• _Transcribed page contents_
* * * * * * *

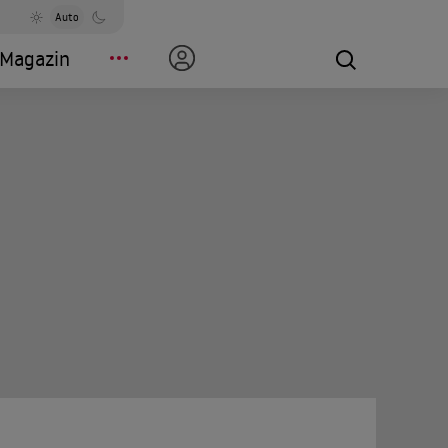
Auto
Magazin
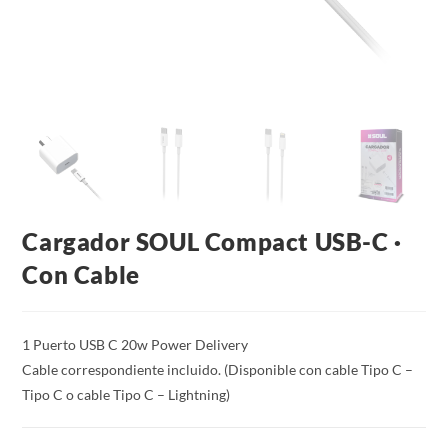
Cargador SOUL Compact USB-C ·
Con Cable
1 Puerto USB C 20w Power Delivery
Cable correspondiente incluido. (Disponible con cable Tipo C –
Tipo C o cable Tipo C – Lightning)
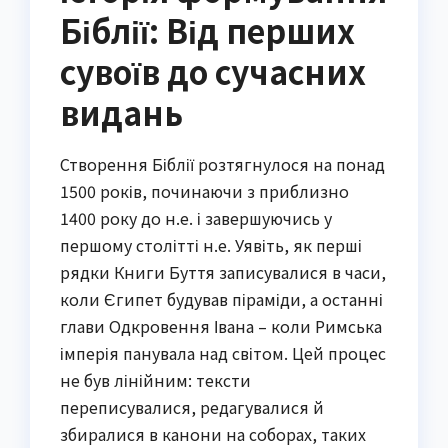
Біблії: Від перших
сувоїв до сучасних
видань
Створення Біблії розтягнулося на понад
1500 років, починаючи з приблизно
1400 року до н.е. і завершуючись у
першому столітті н.е. Уявіть, як перші
рядки Книги Буття записувалися в часи,
коли Єгипет будував піраміди, а останні
глави Одкровення Івана – коли Римська
імперія панувала над світом. Цей процес
не був лінійним: тексти
переписувалися, редагувалися й
збиралися в канони на соборах, таких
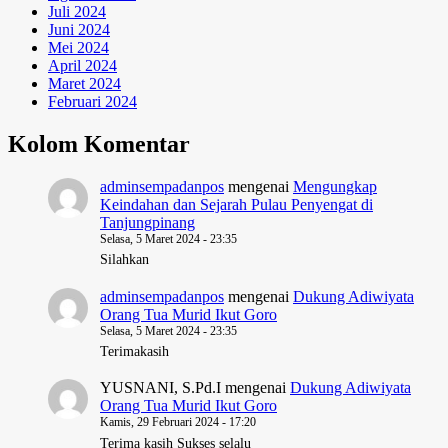
Juli 2024
Juni 2024
Mei 2024
April 2024
Maret 2024
Februari 2024
Kolom Komentar
adminsempadanpos
mengenai
Mengungkap
Keindahan dan Sejarah Pulau Penyengat di
Tanjungpinang
Selasa, 5 Maret 2024 - 23:35
Silahkan
adminsempadanpos
mengenai
Dukung Adiwiyata
Orang Tua Murid Ikut Goro
Selasa, 5 Maret 2024 - 23:35
Terimakasih
YUSNANI, S.Pd.I
mengenai
Dukung Adiwiyata
Orang Tua Murid Ikut Goro
Kamis, 29 Februari 2024 - 17:20
Terima kasih Sukses selalu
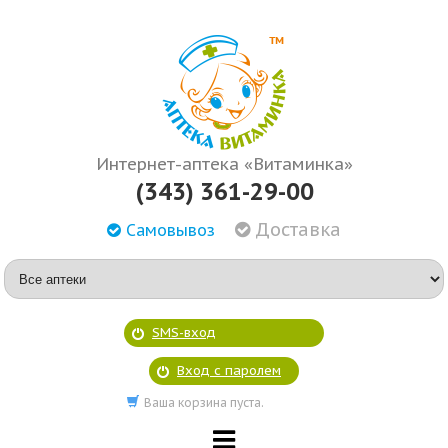
Интернет-аптека «Витаминка»
(343) 361-29-00
Доставка
Самовывоз
SMS-вход
Вход с паролем
Ваша корзина пуста.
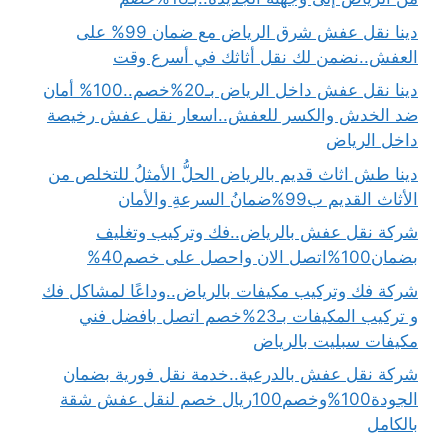
دينا نقل عفش شرق الرياض مع ضمان 99% على
العفش..نضمن لك نقل أثاثك في أسرع وقت
دينا نقل عفش داخل الرياض بـ20%خصم..100% أمان
ضد الخدش والكسر للعفش..اسعار نقل عفش رخيصة
داخل الرياض
دينا طش اثاث قديم بالرياض الحلُّ الأمثلُ للتخلص من
الأثاث القديم ب99%ضمانُ السرعةِ والأمان
شركة نقل عفش بالرياض..فك وتركيب وتغليف
بضمان100%اتصل الان واحصل على خصم40%
شركة فك وتركيب مكيفات بالرياض..وداعًا لمشاكل فك
و تركيب المكيفات بـ23%خصم اتصل بافضل فني
مكيفات سبليت بالرياض
شركة نقل عفش بالدرعية..خدمة نقل فورية بضمان
الجودة100%وخصم100ريال خصم لنقل عفش شقة
بالكامل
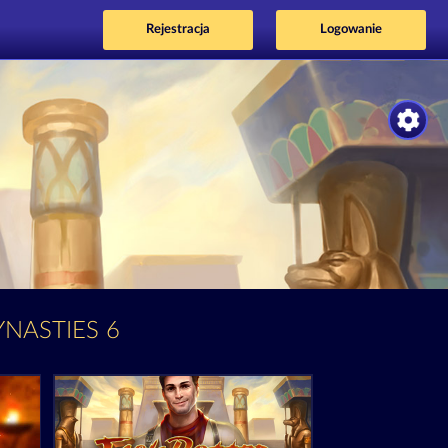
Rejestracja
Logowanie
YNASTIES 6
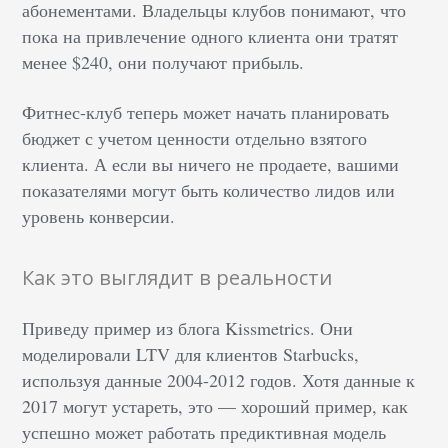
абонементами. Владельцы клубов понимают, что
пока на привлечение одного клиента они тратят
менее $240, они получают прибыль.
Фитнес-клуб теперь может начать планировать
бюджет с учетом ценности отдельно взятого
клиента. А если вы ничего не продаете, вашими
показателями могут быть количество лидов или
уровень конверсии.
Как это выглядит в реальности
Приведу пример из блога Kissmetrics. Они
моделировали LTV для клиентов Starbucks,
используя данные 2004-2012 годов. Хотя данные к
2017 могут устареть, это — хороший пример, как
успешно может работать предиктивная модель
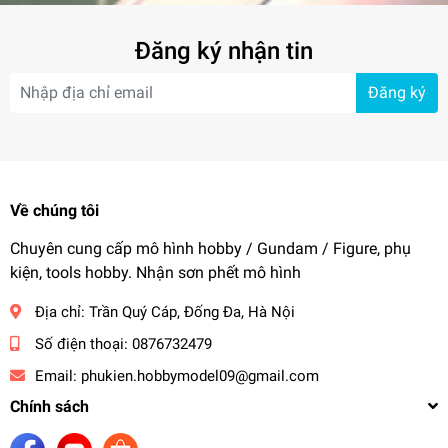
Đăng ký nhận tin
Đăng ký
Về chúng tôi
Chuyên cung cấp mô hình hobby / Gundam / Figure, phụ
kiện, tools hobby. Nhận sơn phết mô hình
Địa chỉ:
Trần Quý Cáp, Đống Đa, Hà Nội
Số điện thoại:
0876732479
Email:
phukien.hobbymodel09@gmail.com
Chính sách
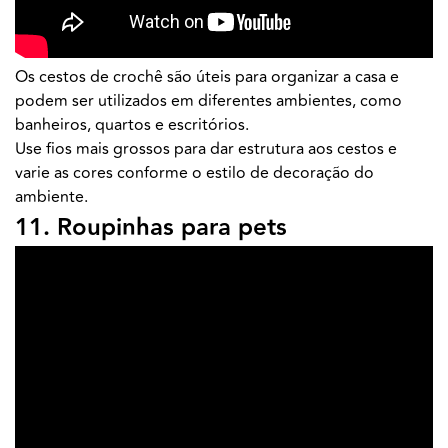
Os cestos de crochê são úteis para organizar a casa e
podem ser utilizados em diferentes ambientes, como
banheiros, quartos e escritórios.
Use fios mais grossos para dar estrutura aos cestos e
varie as cores conforme o estilo de decoração do
ambiente.
11. Roupinhas para pets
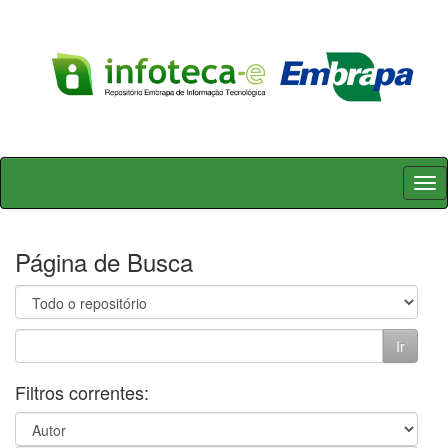
Skip
navigation
Página de Busca
Filtros correntes:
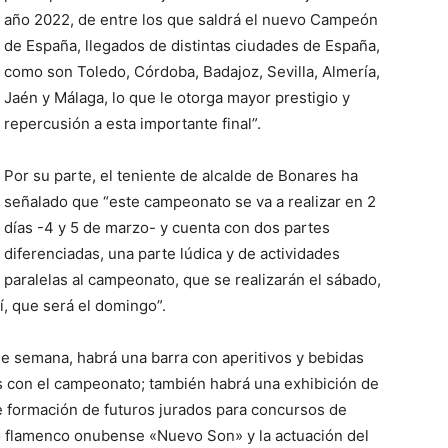
año 2022, de entre los que saldrá el nuevo Campeón
de España, llegados de distintas ciudades de España,
como son Toledo, Córdoba, Badajoz, Sevilla, Almería,
Jaén y Málaga, lo que le otorga mayor prestigio y
repercusión a esta importante final”.
Por su parte, el teniente de alcalde de Bonares ha
señalado que “este campeonato se va a realizar en 2
días -4 y 5 de marzo- y cuenta con dos partes
diferenciadas, una parte lúdica y de actividades
paralelas al campeonato, que se realizarán el sábado,
sí, que será el domingo”.
 de semana, habrá una barra con aperitivos y bebidas
s con el campeonato; también habrá una exhibición de
e formación de futuros jurados para concursos de
o flamenco onubense «Nuevo Son» y la actuación del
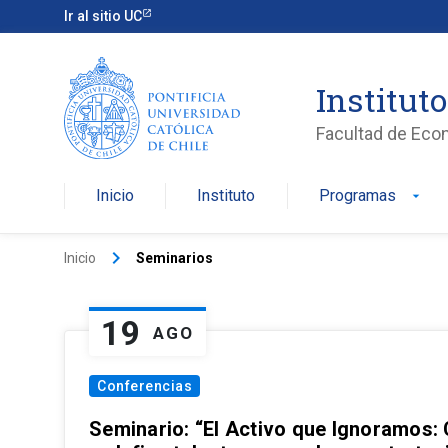
Ir al sitio UC
Institut
Facultad de Eco
Inicio
Instituto
Programas
arrow_drop_down
keyboard_arrow_right
Inicio
Seminarios
19
AGO
Conferencias
Seminario: “El Activo que Ignoramos:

* * * * * * *

• _Exercise description_
Word for word, write out the lines from the top of the records above down to the line holding "1400 року до н.е. і завершуючись у", inclusive, but not the pictures.

• _Expected answer_
Auto
Magazin
Cargador SOUL Compact USB-C ·
Con Cable
1 Puerto USB C 20w Power Delivery
Cable correspondiente incluido. (Disponible con cable Tipo C –
Tipo C o cable Tipo C – Lightning)
Біблії: Від перших
сувоїв до сучасних
видань
Створення Біблії розтягнулося на понад
1500 років, починаючи з приблизно
1400 року до н.е. і завершуючись у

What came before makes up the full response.